Si sostengo un vaso con agua frente a ti y me dispongo hacerte una pregunta, seguramente pienses que te voy a preguntar que como ves el vaso, si medio lleno o medio vacío… pero no, te pregunto qué ¿cuánto crees que pesa?…

A esta pregunta tan simple puedes contestarme que unos 200 o 300 gramos; a lo que yo te respondería, que eso es lo de menos, lo más importante dependerá de cuánto tiempo lo sostenga.

Si lo sostengo un minuto, no es problema, si lo sostengo una hora, me dolerá el brazo, si lo sostengo un día, mi brazo se entumecerá y paralizará.

El peso del vaso no cambia, pero cuanto más tiempo lo sujeto, más pesado y más difícil de soportar se vuelve.

Pues bien, en psicología las preocupaciones son como el vaso de agua… Si piensas en ellas un rato, no pasa nada; si piensas un poco más empiezan a doler y, si piensas en ellas siempre, acabas sintiéndote paralizado y eres incapaz de hacer nada.

He querido compartir con todos vosotros esta metáfora porque estimo que es una buena invitación para reflexionar sobre nuestro papel sobre el malestar que producen los problemas y las preocupaciones con los que tenemos que lidiar a diario en nuestra vida.

Debemos saber que algunos de ellos los podremos evitar, pero, sin embargo, otros no y, entonces tendremos que saber manejamos para afrontar ese tipo de situaciones difíciles.

Cuando tenemos algo en nuestra cabeza y todo gira en torno a ella, se desencadena una respuesta de ansiedad que provoca dificultad de discernimiento y falta de atención. Bajo este estado se produce un descenso de oxigenación, un aumento de la presión y alteraciones en el riego sanguíneo; causas todas que nos llevarán a no ser capaces de ver el problema con la objetividad debida, ni a valorar otras opciones existentes.

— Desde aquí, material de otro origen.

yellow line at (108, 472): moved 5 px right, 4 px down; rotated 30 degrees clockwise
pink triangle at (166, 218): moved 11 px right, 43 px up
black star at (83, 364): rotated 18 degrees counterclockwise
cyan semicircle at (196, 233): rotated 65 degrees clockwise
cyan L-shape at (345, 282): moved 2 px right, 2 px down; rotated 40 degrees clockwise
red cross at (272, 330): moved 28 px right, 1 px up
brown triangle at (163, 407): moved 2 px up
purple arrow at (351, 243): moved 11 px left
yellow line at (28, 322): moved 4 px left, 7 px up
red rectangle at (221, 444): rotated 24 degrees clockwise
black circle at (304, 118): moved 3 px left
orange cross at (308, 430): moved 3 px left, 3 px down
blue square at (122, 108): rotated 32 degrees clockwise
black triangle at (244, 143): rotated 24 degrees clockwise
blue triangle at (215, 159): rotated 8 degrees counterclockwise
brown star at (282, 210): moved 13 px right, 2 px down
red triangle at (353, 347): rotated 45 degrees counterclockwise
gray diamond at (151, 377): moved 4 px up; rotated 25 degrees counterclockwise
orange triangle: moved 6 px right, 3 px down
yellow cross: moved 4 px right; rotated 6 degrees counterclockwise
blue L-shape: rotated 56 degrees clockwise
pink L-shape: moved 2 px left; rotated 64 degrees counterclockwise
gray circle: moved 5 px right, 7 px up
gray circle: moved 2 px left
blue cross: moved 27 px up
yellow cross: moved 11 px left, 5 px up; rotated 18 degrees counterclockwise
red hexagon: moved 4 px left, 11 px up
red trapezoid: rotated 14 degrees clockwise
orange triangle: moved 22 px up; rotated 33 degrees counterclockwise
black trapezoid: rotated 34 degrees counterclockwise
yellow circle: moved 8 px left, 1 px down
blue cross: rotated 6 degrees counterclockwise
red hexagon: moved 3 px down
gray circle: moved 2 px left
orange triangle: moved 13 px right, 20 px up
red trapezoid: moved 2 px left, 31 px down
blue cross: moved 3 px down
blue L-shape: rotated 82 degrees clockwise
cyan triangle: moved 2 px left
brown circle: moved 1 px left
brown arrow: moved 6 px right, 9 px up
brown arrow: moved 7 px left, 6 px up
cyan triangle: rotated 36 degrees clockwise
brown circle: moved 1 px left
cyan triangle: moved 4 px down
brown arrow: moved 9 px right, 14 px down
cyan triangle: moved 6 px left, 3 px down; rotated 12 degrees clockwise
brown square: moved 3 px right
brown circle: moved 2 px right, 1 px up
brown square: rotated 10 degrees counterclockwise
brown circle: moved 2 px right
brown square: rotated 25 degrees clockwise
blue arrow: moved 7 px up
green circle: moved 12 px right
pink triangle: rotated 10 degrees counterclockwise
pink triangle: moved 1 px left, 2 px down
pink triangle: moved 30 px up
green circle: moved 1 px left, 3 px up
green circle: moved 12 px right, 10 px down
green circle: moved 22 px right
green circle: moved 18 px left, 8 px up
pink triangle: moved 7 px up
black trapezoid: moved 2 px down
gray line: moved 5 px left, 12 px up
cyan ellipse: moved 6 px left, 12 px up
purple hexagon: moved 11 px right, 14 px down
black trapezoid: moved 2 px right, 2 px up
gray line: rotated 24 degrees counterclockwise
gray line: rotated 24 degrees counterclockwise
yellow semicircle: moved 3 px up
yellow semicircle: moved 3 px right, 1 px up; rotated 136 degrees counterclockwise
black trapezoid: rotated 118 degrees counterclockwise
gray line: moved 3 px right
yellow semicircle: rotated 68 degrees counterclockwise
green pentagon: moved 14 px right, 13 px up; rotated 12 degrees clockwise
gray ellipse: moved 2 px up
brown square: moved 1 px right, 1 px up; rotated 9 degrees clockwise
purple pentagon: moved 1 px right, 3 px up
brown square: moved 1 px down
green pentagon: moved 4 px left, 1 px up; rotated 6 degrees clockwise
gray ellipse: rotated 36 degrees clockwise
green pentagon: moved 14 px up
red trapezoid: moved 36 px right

Lo recomendable en esas situaciones es tratar de aparcar durante unos minutos la preocupación y relajarse, caminar, escuchar música o simplemente hablar con alguien que nos pueda aportar nuevas ideas desde una perspectiva objetiva.

Con el Mindfulness los psicólogos logramos cambiamos el foco de la atención y así ampliar la visión. Aprendemos a relajar la mente reduciendo la ansiedad y con ello conseguimos que todo fluya y seamos más capaces de ver las alternativas de solución que antes no veíamos.

Como siempre digo a mis pacientes, “Los problemas nunca se acaban, pero las soluciones tampoco”, y es por ello tenemos que sostener el vaso de agua el tiempo justo como para analizarlo, obtener información y saber a qué tengo que enfrentarme; entonces lo soltaremos, nos relajaremos y cuando el cuerpo y la mente estén al 100% y con una buena visión, valoraremos alternativas de solución y las llevaremos a cabo.

Por favor comparte sus pensamientos y experiencias a continuación; con ello, estarás ayudando muy posiblemente a otras personas como tú y yo…

                                                                                                       ¡Acuérdate de soltar el vaso!